§ What needs to be done:
Report only the number of lines in this material that include "interactable".

§ Records provided:
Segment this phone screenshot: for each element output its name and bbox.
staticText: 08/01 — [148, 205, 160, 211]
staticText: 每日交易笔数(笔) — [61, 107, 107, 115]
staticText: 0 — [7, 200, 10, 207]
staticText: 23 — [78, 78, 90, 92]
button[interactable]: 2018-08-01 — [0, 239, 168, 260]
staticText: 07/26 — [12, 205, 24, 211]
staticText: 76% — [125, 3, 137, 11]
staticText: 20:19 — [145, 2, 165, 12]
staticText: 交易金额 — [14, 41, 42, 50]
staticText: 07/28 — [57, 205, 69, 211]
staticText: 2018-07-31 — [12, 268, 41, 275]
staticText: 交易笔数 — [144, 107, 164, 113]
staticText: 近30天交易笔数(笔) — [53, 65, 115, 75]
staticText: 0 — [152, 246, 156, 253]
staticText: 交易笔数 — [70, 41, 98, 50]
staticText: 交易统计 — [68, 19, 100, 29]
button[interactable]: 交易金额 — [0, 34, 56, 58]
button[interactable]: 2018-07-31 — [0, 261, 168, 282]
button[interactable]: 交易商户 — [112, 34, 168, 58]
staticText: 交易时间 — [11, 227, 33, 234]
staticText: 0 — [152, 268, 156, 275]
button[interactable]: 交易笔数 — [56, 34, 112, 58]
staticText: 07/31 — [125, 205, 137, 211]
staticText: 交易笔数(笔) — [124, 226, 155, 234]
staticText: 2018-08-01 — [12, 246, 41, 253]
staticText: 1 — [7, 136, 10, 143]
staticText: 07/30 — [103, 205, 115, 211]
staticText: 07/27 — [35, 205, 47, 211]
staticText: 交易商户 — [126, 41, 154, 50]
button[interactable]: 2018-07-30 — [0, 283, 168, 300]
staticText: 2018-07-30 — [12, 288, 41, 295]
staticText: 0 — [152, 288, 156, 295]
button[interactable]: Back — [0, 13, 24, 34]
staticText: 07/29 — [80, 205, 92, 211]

§ Your solution:
7